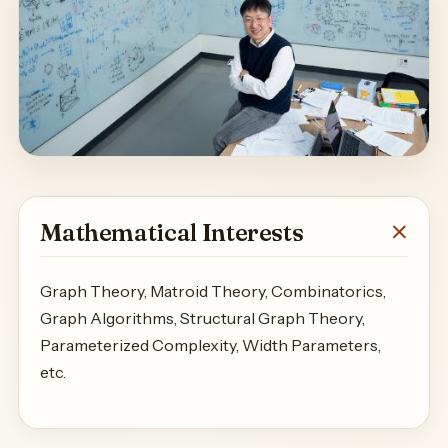
Mathematical Interests
Graph Theory, Matroid Theory, Combinatorics,
Graph Algorithms, Structural Graph Theory,
Parameterized Complexity, Width Parameters,
etc.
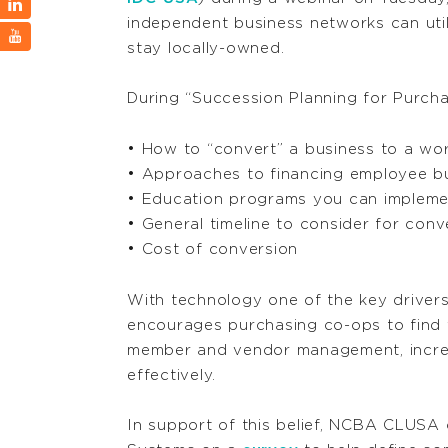
independent business networks can uti
stay locally-owned.
During “Succession Planning for Purcha
• How to “convert” a business to a wo
• Approaches to financing employee b
• Education programs you can impleme
• General timeline to consider for conv
• Cost of conversion
With technology one of the key driver
encourages purchasing co-ops to find 
member and vendor management, increas
effectively.
In support of this belief, NCBA CLUSA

◆ Your assignment
Beginning with the line that holds "member and vendor management, increas", copy the entries exactly to their last line, and leave out every earlier line.

◆ Reply to the task
member and vendor management, increas
effectively.
In support of this belief, NCBA CLUSA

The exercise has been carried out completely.